Micron has 232-layer 3D NAND in development and a roadmap out to 500-plus layers.
3D NAND is manufactured by layering groups of cells atop each other in a vertical stack. The more layers there are in a flash die, the higher the capacity. All the manufacturers are currently building 100-plus layer chips with higher layer counts in prospect.
Yesterday Western Digital revealed it was building 162-layer NAND with a 200+ layer die coming.
Micron revealed its NAND and DRAM roadmap details at an Investor Day event on May 12. It is manufacturing 176-layer flash chips in volume, its fifth 3D NAND generation, and intends to ramp up manufacturing of sixth-generation 232-layer flash by the end of calendar 2022.
A slide provided staged layer count increases out to the 500-plus level, but with no timescale:
The dual stack technology refers to stacking two 3D NAND dies one above the other, so-called “string stacking.” This overcomes semiconductor manufacturing difficulties such as etching connection holes through the layers as the number of layers increases. The sides of such holes can become distorted as hole depth deepens and prevent the NAND cells from operating properly.
Micron said it was focusing on QLC (4bits/cell) NAND and didn’t mention increasing the cell bit count to 5 with PLC (penta-level cell), which Western Digital is investigating and Soldigm developing.

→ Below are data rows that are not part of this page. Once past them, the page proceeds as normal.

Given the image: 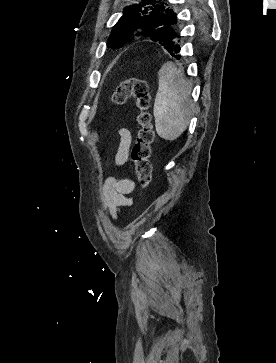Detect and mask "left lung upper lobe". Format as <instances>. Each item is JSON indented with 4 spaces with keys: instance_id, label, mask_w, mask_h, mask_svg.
<instances>
[{
    "instance_id": "5c2ea615",
    "label": "left lung upper lobe",
    "mask_w": 276,
    "mask_h": 363,
    "mask_svg": "<svg viewBox=\"0 0 276 363\" xmlns=\"http://www.w3.org/2000/svg\"><path fill=\"white\" fill-rule=\"evenodd\" d=\"M178 18L168 4L162 0H141L124 9L123 16L113 27L107 45L120 48L132 36H147L158 41L164 48L180 42L177 31Z\"/></svg>"
}]
</instances>
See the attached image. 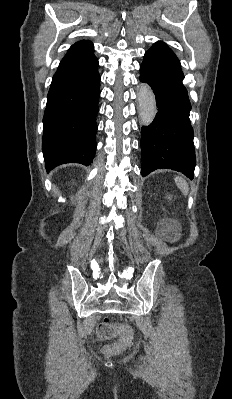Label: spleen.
Masks as SVG:
<instances>
[{
    "instance_id": "spleen-1",
    "label": "spleen",
    "mask_w": 232,
    "mask_h": 399,
    "mask_svg": "<svg viewBox=\"0 0 232 399\" xmlns=\"http://www.w3.org/2000/svg\"><path fill=\"white\" fill-rule=\"evenodd\" d=\"M174 182L177 188L181 190L182 194H184V196H188L189 186L186 180H184V178H181V176H176V178H174Z\"/></svg>"
}]
</instances>
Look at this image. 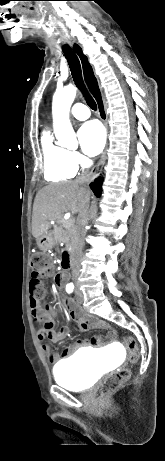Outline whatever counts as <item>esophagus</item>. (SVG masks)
Wrapping results in <instances>:
<instances>
[{
  "instance_id": "1",
  "label": "esophagus",
  "mask_w": 165,
  "mask_h": 461,
  "mask_svg": "<svg viewBox=\"0 0 165 461\" xmlns=\"http://www.w3.org/2000/svg\"><path fill=\"white\" fill-rule=\"evenodd\" d=\"M74 47L76 48V50L78 51V53L80 54V59H81V65H82V69L84 71V65H85V57L81 54V50L80 48L78 47L77 44L74 43ZM101 97H102V100H103V95H102V92H101ZM97 101V100H96ZM97 107H98V112H99V115H100V118L101 120L106 124L107 122V115H106V111H105V106H104V103L102 101L101 102H97ZM107 148H108V144L106 145L103 153H102V156H101V159L98 163V165L96 167H94L92 170H91V173L89 174V178L90 179H94L96 178L97 176H99L100 174V171H101V168L102 166L104 165L105 163V160H106V153H107Z\"/></svg>"
}]
</instances>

We think this is because Micron is being cautious and not that it has rejected PLC NAND as infeasible.
Here is a table comparing the NAND manufacturers’ 3D NAND layering status, history and plans:
WD would say there is no inherent superiority in having a slightly higher layer count – 238 (SK hynix), 232 vs 212, for example – because it is shrinking its cell size laterally, in width and length, as well as increasing the die height by adding layers. The combination of the two techniques means that it can increase die density to the same or greater degree as its competitors and have fewer layers.
There is an implied advantage here as building a layer means making a group pf processing steps and, other things being equal, making 232 processing groups takes longer than making 212. But so many other things come into play, such as wafer manufacturing yield, that the end result; manufacturing cost, chip density price, endurance and performance, is not based only on the number of manufacturing steps.
Micron claims that its 232-layer technology represents the world’s most advanced NAND:
This slide showed a 1Tb (128TB) TLC die. Micron did not mention zoned SSDs in its presentation but it did talk about external controllers, implying NAND/SSD controllers operating in the host system, which is necessary with zoned SSDs. We might expect to see SSDs using the 232-layer NAND to ship in late 2023.
The Investor Day did not cover storage-class memory, such as 3D XPoint, which it used to manufacture for Intel. But it did talk about CXL (Computer eXpress Link) and a slide showed something called emerging memory technology at the end of a CXL link:
Another talked about “New Memory architecture” and “CXL roadmap focus on customer co-invention,” whatever that might mean. It could imply possible customer-specific, CXL-linked memory devices. We think emerging memory and new memory architecture could apply to storage-class memory and/or to 3D DRAM.
NAND roadmaps from Solidigm, Western Digital, and Micron testify to the technology health and vitality of the NAND and SSD markets, meaning we can look forward to growing flash data storage capacity and increased application speed.